Davis’ wife Julia (Heather Lind) was killed in one of those scenes beloved of moviemakers, the sudden, out-of-nowhere automobile accident. These vehicular jump-scares are a cliché so hallowed and hoary that it’s hard to remember the last one we saw that didn’t make us roll our eyes and think, “Jeez, not again!” But neither writer Brian Sipe nor director Jean-Marc Vallée are above slamming us with it one more time.
Demolition follows this cliché with a development so quirky and off the wall that for a while it passes for a peculiar kind of insight into Davis’ psyche. He fixates on that elusive bag of M&M’s to the point of writing to the vending machine company—then using the letter, and several that follow, to explore his relationship with Julia, still formless and developing when she died.
Then comes another off-the-wall turn: His letters touch the heart of Karen Moreno (Naomi Watts), the company’s “customer service representative”—a diplomatic way of saying she’s a warehouse office worker in a dead-end job. Karen is so moved that, rather than just saying “Oh, what the hell” and sending Davis his damn buck-and-a-quarter, she calls him at 2 a.m. to ask if he needs someone to talk to. A friendship develops that draws in Karen’s son Chris (Judah Lewis), a smart but troubled teenager questioning his own sexuality and searching for a father figure.

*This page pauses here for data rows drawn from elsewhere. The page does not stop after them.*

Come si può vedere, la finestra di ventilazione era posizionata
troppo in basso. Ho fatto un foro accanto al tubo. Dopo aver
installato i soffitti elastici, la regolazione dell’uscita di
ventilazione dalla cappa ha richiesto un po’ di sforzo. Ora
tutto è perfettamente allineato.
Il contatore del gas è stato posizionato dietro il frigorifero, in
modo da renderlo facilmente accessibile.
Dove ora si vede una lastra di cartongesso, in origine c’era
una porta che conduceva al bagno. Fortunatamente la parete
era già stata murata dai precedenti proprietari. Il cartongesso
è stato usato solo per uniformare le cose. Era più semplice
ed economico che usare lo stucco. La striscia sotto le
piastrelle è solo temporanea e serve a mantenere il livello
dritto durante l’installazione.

Meanwhile, Davis takes a bit of advice from his father-in-law Phil (“Repairing a human heart is like repairing an automobile; you have to take everything apart, examine everything, then you can put it all back together.”) quite literally. He begins dismantling things—his refrigerator, the restroom stalls at the office. He graduates to destroying things, as if by smashing his own house to smithereens he can somehow reconstruct his own life.
Grief makes people do strange things, I suppose. In filmmakers, so does pretentiousness. Generally, it’s good to grant artists their working premise; from that can come insight, epiphany, revelation. But somewhere along the line Demolition simply leaves planet Earth, and even these earnest and estimable actors can’t lure us into the flying saucer with them.
Maybe it comes when Davis takes Chris out playing with a handgun, then dons a Kevlar jacket and invites this clearly slightly-messed-up kid to shoot him. Or maybe it’s when Davis buys a bulldozer on eBay to help with demolishing his house, something nobody seems to notice, ask about or object to.
Whenever it comes, we begin at last to suspect that Sipe and Vallée are selling us a big, fat, piping-hot load of art-house malarkey. And that suspicion, once entertained, will not go away.